LOS ANGELES — The arts in America have become more professionalized, more administratively competent and more adapted to the market economy. After all, for years galleries, museums, theatre and dance companies, have been told that arts have to “pay their way” and become “more like a business.” Budget directors and grant writers seeking public or foundation funding have gotten used to pitching their appeals in line with “the theory of the quantifiable.”
But does this kind of thinking make arts more accessible? More meaningful? Will the arts continue to matter under this model?
These are the parameters set out by arts theorist Diane Ragsdale, who spoke to a crowd of committed cultural workers last Monday morning at the Mark Taper Forum. She titled her talk, “Transformation or Bust! When hustling tickets and contributors is just not cutting it anymore.” This kind of dialogue is happening all over the country, especially now, as Diane Rodriguez, who introduced the speaker, put it: “This is a time when no one can be neutral. Despair is betrayal.”
Now living in the Netherlands, where she is completing a doctoral dissertation on the relationship between regional theatre and Broadway, Ragsdale is a former fellow of the Mellon Foundation who has turned into something of a provocateur as a writer on arts issues in her blog Jumper.
The Mark Taper was the appropriate place for Ragsdale’s talk. Later that evening a community-wide tribute to the theatre’s late founding director Gordon Davidson took place. Davidson was a pioneer of regional theatre who instinctively recognized that theatre (and by extension other arts as well) would go into steep decline if it failed to invite the community in to create work that was relevant and meaningful to all the ethnic and racial groups of the city. One of his early successes was the Luis Valdez play Zoot Suit, which is being revived at the Taper this season on its 40th anniversary.
As Rodriguez said, theatre is “an art form shouldering communal responsibilities…a civic act.”
“We in the creative class,” Ragsdale began, were “among those who truly did not understand our country” in the last presidential election. For years, she said, we allowed the crisis to brew, and then it erupted. She quoted playwright Tony Kushner of Angels in America fame: “The great work begins.”

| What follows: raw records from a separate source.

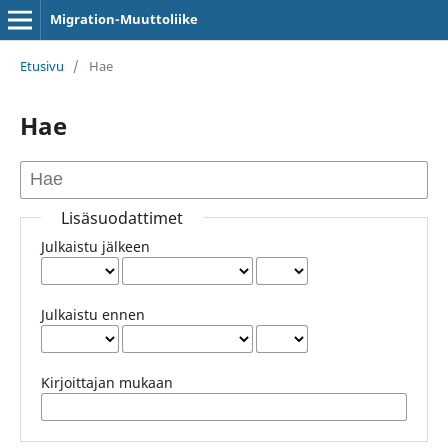
Migration-Muuttoliike
Etusivu
/
Hae
Hae
Lisäsuodattimet
Julkaistu jälkeen
Julkaistu ennen
Kirjoittajan mukaan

The theatre problem, in Ragsdale’s view, is “existential and systemic.” We see aging, and smaller, audiences in seats. According to the ruling business jargon, culture is an exploitable product, and theatergoers are consumers. Culture is a commodity. As in every other area of social life, where we have evolved from not simply a market economy but toward a fully integrated market society (think education, healthcare, housing), the role of art has become one that business sponsors, and the general public as well, see as a force for the economy.

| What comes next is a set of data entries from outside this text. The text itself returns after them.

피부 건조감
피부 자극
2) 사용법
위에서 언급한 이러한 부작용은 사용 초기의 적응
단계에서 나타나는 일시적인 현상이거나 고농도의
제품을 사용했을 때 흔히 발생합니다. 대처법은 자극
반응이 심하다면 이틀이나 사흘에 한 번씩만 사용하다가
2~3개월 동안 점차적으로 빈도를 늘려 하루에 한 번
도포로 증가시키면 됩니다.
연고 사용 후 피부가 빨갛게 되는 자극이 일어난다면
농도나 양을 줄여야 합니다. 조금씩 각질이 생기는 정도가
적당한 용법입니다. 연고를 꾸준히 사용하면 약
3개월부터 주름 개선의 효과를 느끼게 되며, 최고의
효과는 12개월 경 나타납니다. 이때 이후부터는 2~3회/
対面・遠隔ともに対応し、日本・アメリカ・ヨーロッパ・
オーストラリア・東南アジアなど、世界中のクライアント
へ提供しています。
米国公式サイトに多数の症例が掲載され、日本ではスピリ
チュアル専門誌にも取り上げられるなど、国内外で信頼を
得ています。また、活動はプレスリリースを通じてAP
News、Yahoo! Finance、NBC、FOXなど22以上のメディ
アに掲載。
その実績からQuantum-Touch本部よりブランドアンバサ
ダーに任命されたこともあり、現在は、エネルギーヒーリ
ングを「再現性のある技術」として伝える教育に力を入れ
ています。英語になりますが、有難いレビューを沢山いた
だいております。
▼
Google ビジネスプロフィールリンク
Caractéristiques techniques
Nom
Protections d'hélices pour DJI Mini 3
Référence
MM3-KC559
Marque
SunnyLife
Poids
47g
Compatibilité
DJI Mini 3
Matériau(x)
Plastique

How can arts organizations change their way of thinking so that what they do matters more — to people, and to our larger society? Ragsdale outlined five major proposals:
- 1. Let the community back in. Get away from professionalization of culture: Invite amateur performers from the community into productions alongside professionals. Commission new work by and about ordinary people. And always ask, “How can we make this project better?”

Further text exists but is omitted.